KAPAKLI ZİBİL TENEKESİ İLE FİLİT POMPASI ŞARTI

Bizim kuşak bazen geriye doğru baktığında yaşam koşullarındaki değişiklikler karşısında adeta şaşkına dönüyor.
Nasıl estiyse, aklıma filit pompası ile kapaklı zibil tenekesi düştü. Bakkalların, lokantaların mutlaka bulundurması gereken temel gereçlerin başındaydı bunlar. Belediye zabıta memurları, gıda maddeleri üreticileri ile bakkalları birer birer dolaşır, filit pompası ile kapaklı zibil tenekesinin mevcudiyetini kontrol ederdi. Bu arada pompaya dökülecek kimyasal ve zibili toplayacak kürek de mutlaka gösterilmeliydi zabıtaya.
TENEKE-ZİBİL
Yazıp duruyorum da, acaba yeni kuşaklar zibilin ve zibil tenekesinin ne olduğunu bilir mi? Ne olur, ne olmaz azıcık bunlardan bahsedeyim.
Teneke, ince, kalaylı sacdan yapılmış 20 litrelik sıvı veya yarı akışkan kabına verdiğimiz ad. Eskiden, ithal edilen gazyağının önemli bir kısmı böyle tenekelerle gelirdi. Ayrıca, sıvı olsun, katı olsun, yağlar da daha çok bu tip tenekeler içinde piyasaya verilirdi. Yağ alıcıları, evden getirdikleri şişe veya kabı satıcıya teslim eder, satıcı da kabın darasını aldıktan sonra istenilen miktarı tartıp verirdi. Trakya’dan gelen peynirler de, adını ambalajdan alır, “Teneke peyniri” olarak bilinirdi.

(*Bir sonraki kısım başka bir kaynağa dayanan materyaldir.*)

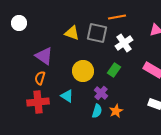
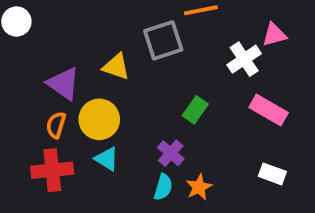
yellow triangle: (72, 33) -> (116, 67), moved
gray square: (97, 33) -> (163, 40), turned -30
white cross: (124, 43) -> (244, 59), moved
yellow circle: (83, 71) -> (99, 119), moved

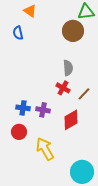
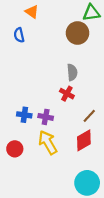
brown line: (84, 94) -> (89, 116), moved
red diamond: (71, 120) -> (84, 140), moved
red circle: (19, 132) -> (15, 149), moved
yellow arrow: (45, 149) -> (48, 142), moved

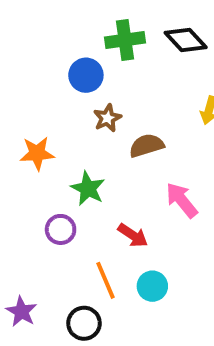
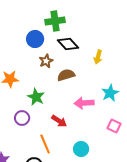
black diamond: (186, 40) -> (68, 44), moved
pink arrow: (182, 200) -> (84, 103), turned -54
cyan circle: (152, 286) -> (81, 149), moved

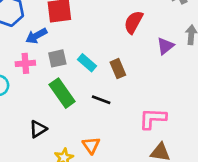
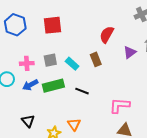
blue arrow: (36, 36) -> (30, 85), moved
brown rectangle: (118, 69) -> (96, 59), moved
green rectangle: (62, 93) -> (53, 86), turned -70
black triangle: (38, 129) -> (28, 121), moved, turned -40

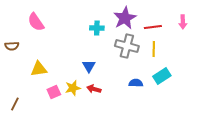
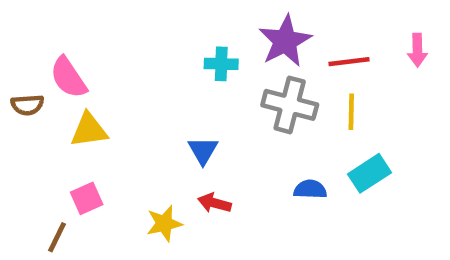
pink semicircle: (36, 22) -> (68, 78), moved
yellow triangle: (39, 69) -> (89, 130), moved
yellow star: (73, 88) -> (164, 224), moved
pink square: (54, 92) -> (87, 198), moved
brown line: (15, 104) -> (57, 237), moved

Birkaç teneke toplayıcısı bakkalları gezip boşları alır ve son tüketicilere ulaştırarak ekmek parasını çıkarabilirdi. Son tüketici, tenekeyi tamamen açarak sac olarak avlu duvarı veya çatı kaplama şeklinde değerlendirirken, meraklıları da avluyu tenekelerde yetiştirdikleri cinsi cins çiçeklerle süslerdi. Annem, çamaşırda kullanacağı suyu, dibinde odun külü olan tenekelerde biriktirirken, “Daha iyi köpürüyor” derdi. Sonradan öğrendik, küllü su bilimsel olarak da olumlu değişime uğruyormuş. Hepsi bir yana, teneke, evlerde ve işyerlerinde en çok kullanılan çöp kutusuydu.
Zibili’i tariife gerek yok. Bugün çöp olarak bildiğimiz evsel atıkların tamamına zibil derdik. İçtenlikle söylüyorum, çöp kutusunu okula gittiğimde duyup öğrendim. O da, tenekeden değil, tahtadan yapılmıştı.
HEDEF: SİNEKLER
İşyerlerinde sinekle mücadelenin temel silâhıydı filit pompaları. Vesikalık bir fotoğrafını buldum ve buraya alıyorum. Yaklaşık değerlerle anlatmaya çalışayım; yedi-sekiz santim çapında, 12-15 santim boyunda tenekeden yapılmış, bir tarafı kapaklı silindir ve bu sindire hava üfleyen, yine tenekeden yapılmış 35-40 santim boyumda silindirik pompa düzeneği. Pompalayınca, silindir depodaki kimyasal zerrecikler şeklinde püskürtülerek sineklerden belli zaman için kurtulmak mümkün olabilirdi. Haa, sonradan birileri pişmiş aşa su katarak, “O sıvı var ya o sıvı, sineğin vereceği zarardan çok fazlasını veriyor” demeye başladı. Ardından hazır fısfıslar ve paketlenmiş gıdalar ortaya çıktı. Bakkallar marketleşerek kapalı mekânlarda iş görünce zaten sinek kontrolü kolaylaşmıştı.
GRAMLA SATIŞ
Yıllardır açık gıda satışı yapılmadı. Ne yazık ki, koşullar öyle getirdi ve artık bazı aileler, tıpkı çocukluğumuzdaki gibi, yağını, pirincini mahalle bakkalından gramla almak zorunda. Aradaki fark şu; eskiden en az 500 gramlık alışveriş yapılırken, şimdi kaşık hesabına kadar inmiş. Devletimiz ekonomik koşulları iyileştirmeye çalışıyor. Biz de can u gönülden “İnşallah!..” diyoruz.